As the presidential race nears its climax, questions and accusations over political correctness rise and rumble.
Should we be conscious of every word that comes out of our mouths in case it offends someone?
If we say something wrong — a simple slip-up caused by sincere ignorance to a topic — are we automatically racist or sexist?
Of course not.
You’re not a “bad person” if you’re sometimes politically incorrect due to a lack of knowledge about a subject or issue. That being said, it’s important to be aware of others for the sake of respect.
You can still organize a good argument while being politically incorrect.
You can still be an activist for equality while being politically correct.
As a society, we should not base our social justice system around being politically correct.
Correcting others on how the specific way they speak or how they act on social media won’t take a step forward in affecting an action.
You shouldn’t automatically believe someone to be a terrible person because they called a Native American an American Indian. If anything, a lot of our incorrect labels of others come from a societal ignorance of other groups of people.
However, I’m not saying you should go around calling people whatever you want to. For example, you should not call a black person the N-word.

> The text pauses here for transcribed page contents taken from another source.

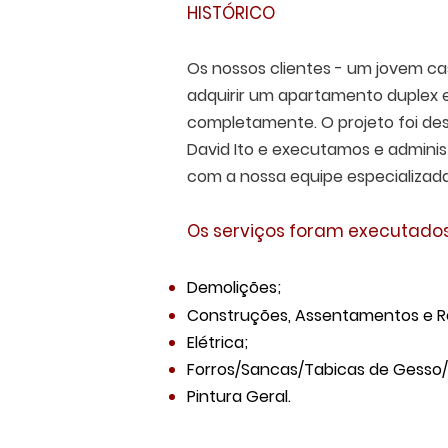
HISTÓRICO
Os nossos clientes - um jovem c
adquirir um apartamento duplex 
completamente. O projeto foi des
David Ito e executamos e admini
com a nossa equipe especializad
Os serviços foram executados
Demolições;
Construções, Assentamentos e R
Elétrica;
Forros/Sancas/Tabicas de Gesso/Di
Pintura Geral.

You have to respect others.
Other people won’t listen to your opinion if you’re straight up disrespecting them.
If someone requests you call them by their nickname, you respect that.

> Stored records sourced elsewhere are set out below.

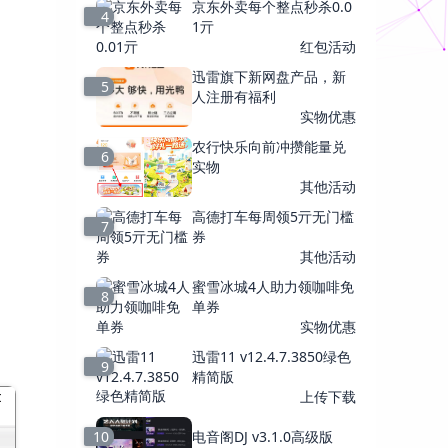
京东外卖每个整点秒杀0.0
4
1亓
红包活动
迅雷旗下新网盘产品，新
5
人注册有福利
实物优惠
农行快乐向前冲攒能量兑
6
实物
其他活动
高德打车每周领5亓无门槛
7
券
其他活动
蜜雪冰城4人助力领咖啡免
8
单券
实物优惠
迅雷11 v12.4.7.3850绿色
9
精简版
上传下载
10
电音阁DJ v3.1.0高级版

If a Korean person requests you call them Korean instead of an Oriental, you should also respect that. It’s the same concept.
If you know what’s generally more politically correct, is it really that much harder to say the correct terms?
As a society, we should respect others, and we should expect that the people who represent the U.S., like our presidential candidates, be politically correct.
However, we should not get so caught up on being precise that we throw accusations around or forget what the motive to our argument was.